Data entries:
=== Begin Enclosure ===

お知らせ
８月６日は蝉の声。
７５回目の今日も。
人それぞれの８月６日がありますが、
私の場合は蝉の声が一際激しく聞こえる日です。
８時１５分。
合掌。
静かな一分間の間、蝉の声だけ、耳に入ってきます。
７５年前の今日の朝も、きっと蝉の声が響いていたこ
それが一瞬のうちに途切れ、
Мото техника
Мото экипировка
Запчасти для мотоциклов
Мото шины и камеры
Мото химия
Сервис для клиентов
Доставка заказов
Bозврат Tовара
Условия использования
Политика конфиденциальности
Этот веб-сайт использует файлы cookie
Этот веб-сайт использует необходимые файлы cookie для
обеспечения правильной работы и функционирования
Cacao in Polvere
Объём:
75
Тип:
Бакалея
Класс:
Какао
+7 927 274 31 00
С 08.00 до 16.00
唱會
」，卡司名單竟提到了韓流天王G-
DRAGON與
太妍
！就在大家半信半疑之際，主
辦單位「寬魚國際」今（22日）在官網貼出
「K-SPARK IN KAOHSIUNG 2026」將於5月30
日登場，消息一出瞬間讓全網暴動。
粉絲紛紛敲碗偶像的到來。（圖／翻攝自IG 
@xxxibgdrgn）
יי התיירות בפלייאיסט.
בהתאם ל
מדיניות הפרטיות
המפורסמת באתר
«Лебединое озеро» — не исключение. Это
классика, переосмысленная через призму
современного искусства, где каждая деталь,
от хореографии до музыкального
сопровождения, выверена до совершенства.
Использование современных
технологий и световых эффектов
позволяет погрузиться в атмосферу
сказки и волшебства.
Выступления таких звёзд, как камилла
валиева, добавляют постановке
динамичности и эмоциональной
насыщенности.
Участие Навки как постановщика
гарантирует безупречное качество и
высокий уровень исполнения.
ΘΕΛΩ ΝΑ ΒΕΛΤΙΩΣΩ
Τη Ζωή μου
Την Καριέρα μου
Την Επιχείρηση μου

=== End Enclosure ===

→ What you have to do
Repeat each line above exactly as written.

→ Written response
お知らせ
８月６日は蝉の声。
７５回目の今日も。
人それぞれの８月６日がありますが、
私の場合は蝉の声が一際激しく聞こえる日です。
８時１５分。
合掌。
静かな一分間の間、蝉の声だけ、耳に入ってきます。
７５年前の今日の朝も、きっと蝉の声が響いていたこ
それが一瞬のうちに途切れ、
Мото техника
Мото экипировка
Запчасти для мотоциклов
Мото шины и камеры
Мото химия
Сервис для клиентов
Доставка заказов
Bозврат Tовара
Условия использования
Политика конфиденциальности
Этот веб-сайт использует файлы cookie
Этот веб-сайт использует необходимые файлы cookie для
обеспечения правильной работы и функционирования
Cacao in Polvere
Объём:
75
Тип:
Бакалея
Класс:
Какао
+7 927 274 31 00
С 08.00 до 16.00
唱會
」，卡司名單竟提到了韓流天王G-
DRAGON與
太妍
！就在大家半信半疑之際，主
辦單位「寬魚國際」今（22日）在官網貼出
「K-SPARK IN KAOHSIUNG 2026」將於5月30
日登場，消息一出瞬間讓全網暴動。
粉絲紛紛敲碗偶像的到來。（圖／翻攝自IG 
@xxxibgdrgn）
יי התיירות בפלייאיסט.
בהתאם ל
מדיניות הפרטיות
המפורסמת באתר
«Лебединое озеро» — не исключение. Это
классика, переосмысленная через призму
современного искусства, где каждая деталь,
от хореографии до музыкального
сопровождения, выверена до совершенства.
Использование современных
технологий и световых эффектов
позволяет погрузиться в атмосферу
сказки и волшебства.
Выступления таких звёзд, как камилла
валиева, добавляют постановке
динамичности и эмоциональной
насыщенности.
Участие Навки как постановщика
гарантирует безупречное качество и
высокий уровень исполнения.
ΘΕΛΩ ΝΑ ΒΕΛΤΙΩΣΩ
Τη Ζωή μου
Την Καριέρα μου
Την Επιχείρηση μου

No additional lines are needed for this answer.